First Credit Card – How to Successfully Apply For Your First Credit Card

Credit card applications have not changed much over time, what has changed is the access to information regarding the available offers (thank you Internet). The online credit card application has revolutionized the consumers ability to find the best card offer for their unique financial needs.

Applying for your first credit card can be a confusing exercise to say the least. I have been surprised many times to hear from others who have reached their 30th birthday without ever applying for a credit card. This is an unfortunate circumstance, as it can be difficult to be approved for credit without prior credit card history.

THE APPROACH

The approach to successfully applying for your very first card will depend on your age, college enrollment status, and credit rating. It is important to follow an application strategy that fits your situation, to avoid discouraging denials and lower credit scores.

COLLEGE STUDENTS

Many major banks offer credit cards designed specifically for college students. Applying for one of these offers is a great way to be approved for your first credit card, and to start a history of responsible credit use. Four years of on-time payments will go a long way to building a healthy credit score. This will be a great benefit to a new graduate when it comes to buying a car, home, or even applying for a job (yes, many employers will check the credit reports of potential hires).

For all of the above reasons we recommend that every college student have a credit card in their own name.

NON-STUDENTS

If you’re not a college student, finding the right approach to applying for your first card is a bit more complicated. The right approach will depend on your credit history.

NO PREVIOUS (OR UNKNOWN) CREDIT HISTORY

If you do not have any credit history, or have no idea what your credit score looks like, the first step is to purchase a credit report with a FICO score. It is absolutely imperative that you know your credit status before applying for your first card. Applying for a card that is out of your reach (due to a low FICO score) can further lower your score, thereby reducing the chance of you being approved on your next application attempt.

You may be surprised to find that you do have a credit history even if you have never applied for a card. This can be due to accounts with department stores, utility companies, mobile phone accounts, etc.

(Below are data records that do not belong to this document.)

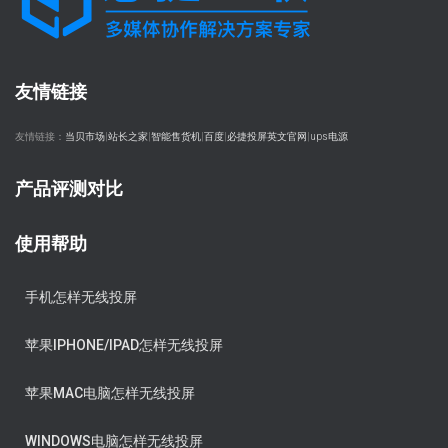
友情链接
友情链接：
当贝市场
|
站长之家
|
智能售货机
|
百度
|
必捷投屏英文官网
|
ups电源
产品评测对比
使用帮助
手机怎样无线投屏
苹果IPHONE/IPAD怎样无线投屏
苹果MAC电脑怎样无线投屏
WINDOWS电脑怎样无线投屏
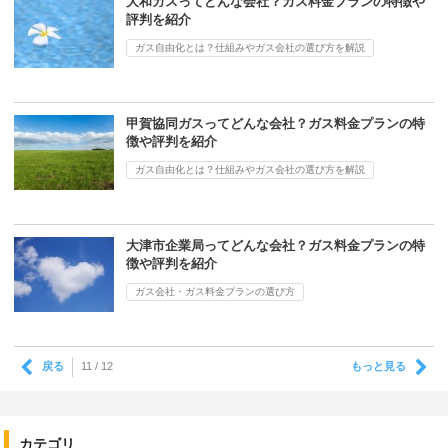
大和ガスってどんな会社？ガス料金プランの特徴や
評判を紹介
ガス自由化とは？仕組みやガス会社の選び方を解説
甲賀協同ガスってどんな会社？ガス料金プランの特
徴や評判を紹介
ガス自由化とは？仕組みやガス会社の選び方を解説
大津市企業局ってどんな会社？ガス料金プランの特
徴や評判を紹介
ガス会社・ガス料金プランの選び方
戻る
もっと見る
11 / 12
カテゴリ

If your report does not show any negative information (late payments, etc) and your score is above 600, you can try applying for a “prime” card. Otherwise, you should try applying for a “sub-prime” card.

GOOD CREDIT HISTORY

If you think you have a good credit history… double check. You should still consider ordering a credit report with credit score. After you confirm that your credit history is positive, you should try applying for a “prime” credit card. Look for credit offers that require “good” credit. These cards will offer better features and lower fees and rates then cards designed for people with poor credit.

POOR CREDIT HISTORY

Even without prior credit cards it is possible to have a poor credit history. This is why it is so important to check your credit report and score prior to applying for your first card. Low scores may have been caused by missed utility bill payments, or other related financial activity which is reported to credit bureaus.

If you find yourself in this situation, start by trying to apply for a card designed for people with “fair” credit. If you are approved for this card, great… if not, you can move on to applying for a secured credit card. The initial denial should not effect your ability to be approved for a secured card.

Secured credit cards require a cash deposit. Essentially, you deposit money into a “savings” account and then borrow against your deposit each time you use your secured card. While this may sound like a hassle, it may be the only way (based on a poor credit history) to be approved for your first card. Look at this as a temporary solution to a long term problem. After a year or two of paying your bill on time, you can check your credit score again, and apply for an unsecured card.